Oscar-winning British actor Helen Mirren has hit out against the "exponential rise in homelessness" as she prepared to sleep out in central London on Saturday (local time) as part of a global charity appeal to fight the scourge.
Oscar-winning British actor Helen Mirren has hit out against the "exponential rise in homelessness" as she prepared to sleep out in central London on Saturday (local time) as part of a global charity appeal to fight the scourge.
Mirren joined Hollywood stars Will Smith and Brian Cox and an estimated 50,000 people in the 'World's Big Sleep Out' event, which takes place in more than 50 cities from New York to Delhi and raises funds for homeless causes.
"What's disturbing, profoundly, to me is the exponential rise in homelessness that I've noticed ... in every city in Los Angeles, in New York, in London," she told Reuters.
"The line between having a home and homelessness for many families is so thin," she said, before reading a 'bedtime story' to more than 2000 people assembled in bright orange sleeping bags in London's iconic Trafalgar Square.

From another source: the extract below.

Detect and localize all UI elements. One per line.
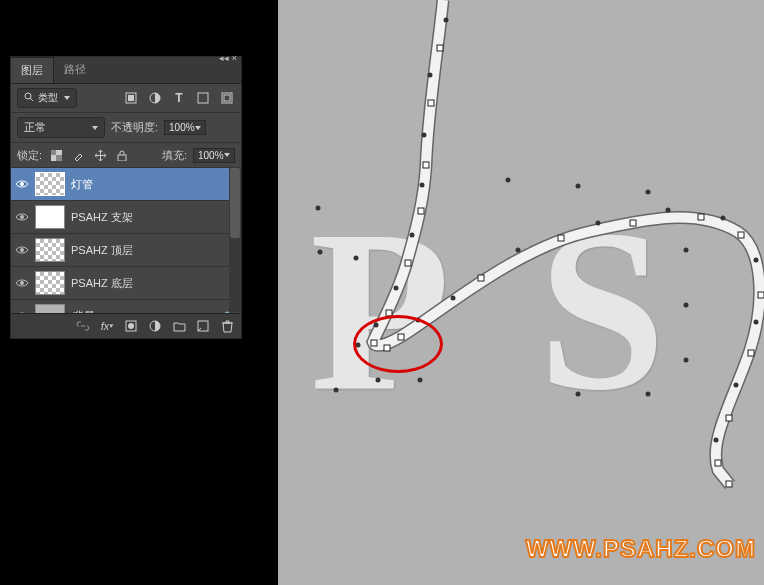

Homelessness has been increasing in England for nearly a decade amid rising rents, a freeze on welfare benefits and a social housing shortage.
"There are thousands of people sleeping on our streets ... and tens of thousands of families - including 135,000 children - trapped in temporary accommodation," British homelessness charity Shelter head Polly Neate said, calling the crisis a "national emergency".

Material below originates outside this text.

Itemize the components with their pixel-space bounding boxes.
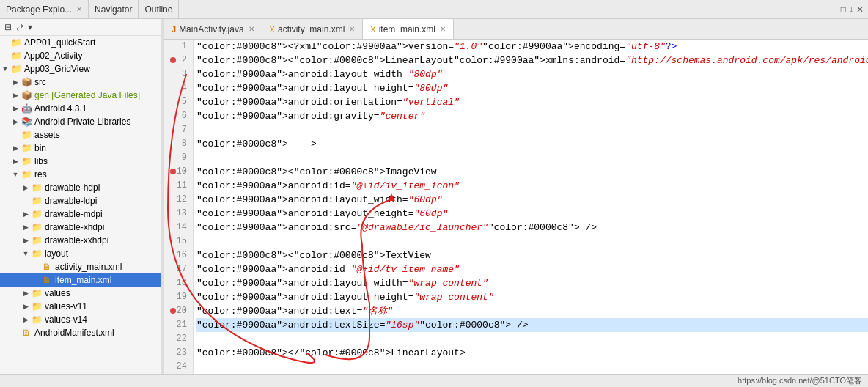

Most European countries have also seen a rise in homelessness in the past decade, fuelled by the fallout from the global financial crisis and an influx of international migrants.
Mirren said she hoped to raise awareness of the global scourge and make people feel less "helpless".
"You can't deny it, it's there in front of you, in front of all of us," she said.
"The problem is becoming much too big."
Mirren won the Academy Award for Best Actress in 2007 for her performance as Queen Elizabeth II in The Queen and has received several accolades during a career spanning five decades.
The global sleep-out event, which is organised by Scottish social enterprise Social Bite, among others, has been criticised by some as giving an unrealistic representation of homelessness.
"They need to sleep in a wet sleeping bag and get moved on by the police ... the way it really is," Andy Palfreyman, who has been homeless in London for 30 years, said.
He urged the public to interact with homeless people all year round - as opposed to only at Christmas - which he said was often more valuable than money.
"The best thing you can give anyone is some time, treat them as an equal, don't look down on them."
In Britain, the introduction of the Homelessness Reduction Act in 2018, which increased the obligations of local authorities, has prevented some 58,290 households from becoming homeless in the last year, according to the government.